_To do:_
Reading the listing that follows, count the lines where "miền" appears, and answer with only that count.

_Data extracts:_
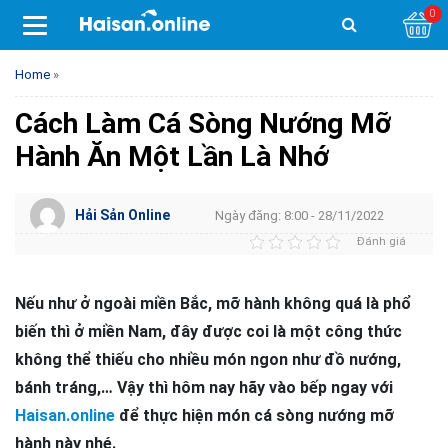
0
Home
»
Cách Làm Cá Sòng Nướng Mỡ
Hành Ăn Một Lần Là Nhớ
Hải Sản Online
Ngày đăng: 8:00 - 28/11/2022
Đánh giá
Nếu như ở ngoài miền Bắc, mỡ hành không quá là phổ
biến thì ở miền Nam, đây được coi là một công thức
không thể thiếu cho nhiều món ngon như đồ nướng,
bánh tráng,… Vậy thì hôm nay hãy vào bếp ngay với
Haisan.online
để thực hiện món cá sòng nướng mỡ
hành này nhé.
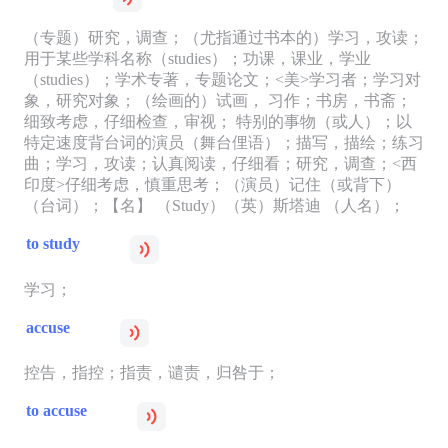
（专题）研究，调查；（尤指通过书本的）学习，攻读；
用于某些学科名称（studies）；功课，课业，学业
（studies）；学术专著，专题论文；<美>学习者；学习对
象，研究对象；（绘画的）试画， 习作；书房，书斋；
细致考虑，仔细检查，审视； 特别的事物（或人）；以
特定速度背台词的演员（舞台俚语）；描写，描绘；练习
曲；学习，攻读；认真阅读，仔细看；研究，调查；<西
印度>仔细考虑，慎重思考；（演员）记住（或背下）
（台词）；【名】 （Study）（英）斯塔迪 （人名）；
to study
学习；
accuse
控告，指控；指责，谴责，归咎于；
to accuse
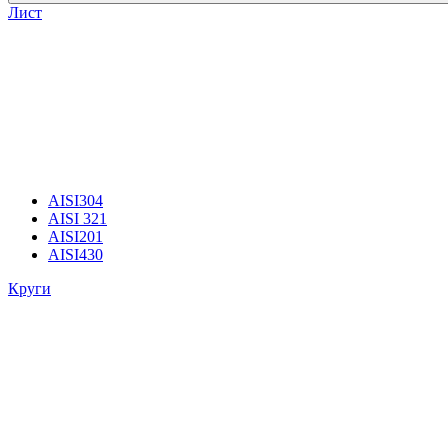
Лист
AISI304
AISI 321
AISI201
AISI430
Круги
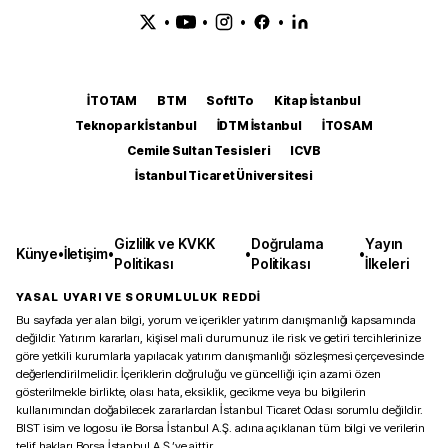
•
•
•
•
İTOTAM
BTM
SoftITo
Kitap İstanbul
Teknopark İstanbul
İDTM İstanbul
İTOSAM
Cemile Sultan Tesisleri
ICVB
İstanbul Ticaret Üniversitesi
Gizlilik ve KVKK
Doğrulama
Yayın
Künye
•
İletişim
•
•
•
Politikası
Politikası
İlkeleri
YASAL UYARI VE SORUMLULUK REDDİ
Bu sayfada yer alan bilgi, yorum ve içerikler yatırım danışmanlığı kapsamında
değildir. Yatırım kararları, kişisel mali durumunuz ile risk ve getiri tercihlerinize
göre yetkili kurumlarla yapılacak yatırım danışmanlığı sözleşmesi çerçevesinde
değerlendirilmelidir. İçeriklerin doğruluğu ve güncelliği için azami özen
gösterilmekle birlikte, olası hata, eksiklik, gecikme veya bu bilgilerin
kullanımından doğabilecek zararlardan İstanbul Ticaret Odası sorumlu değildir.
BIST isim ve logosu ile Borsa İstanbul A.Ş. adına açıklanan tüm bilgi ve verilerin
telif hakları Borsa İstanbul A.Ş.’ye aittir.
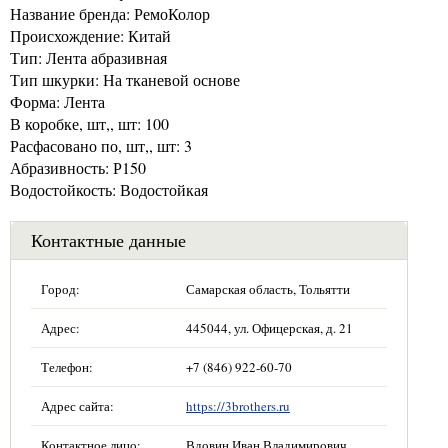
Название бренда: РемоКолор
Происхождение: Китай
Тип: Лента абразивная
Тип шкурки: На тканевой основе
Форма: Лента
В коробке, шт,, шт: 100
Расфасовано по, шт,, шт: 3
Абразивность: Р150
Водостойкость: Водостойкая
Контактные данные
Город:
Самарская область, Тольятти
Адрес:
445044, ул. Офицерская, д. 21
Телефон:
+7 (846) 922-60-70
Адрес сайта:
https://3brothers.ru
Контактное лицо:
Вдовин Иван Владимирович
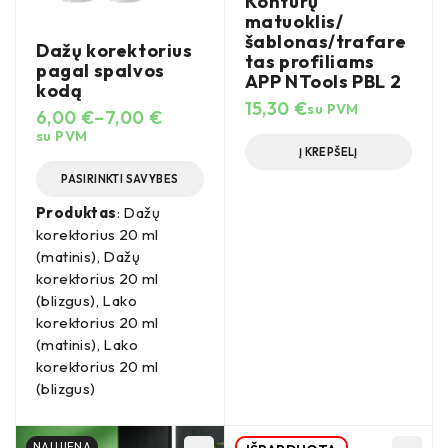
Kontūrų
matuoklis/
šablonas/trafare
Dažų korektorius
tas profiliams
pagal spalvos
APP NTools PBL 2
kodą
15,30
€
su PVM
6,00
€
–
7,00
€
su PVM
Į KREPŠELĮ
PASIRINKTI SAVYBES
Produktas
: Dažų
korektorius 20 ml
(matinis), Dažų
korektorius 20 ml
(blizgus), Lako
korektorius 20 ml
(matinis), Lako
korektorius 20 ml
(blizgus)
NAUJIENA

_Solution for this problem:_
2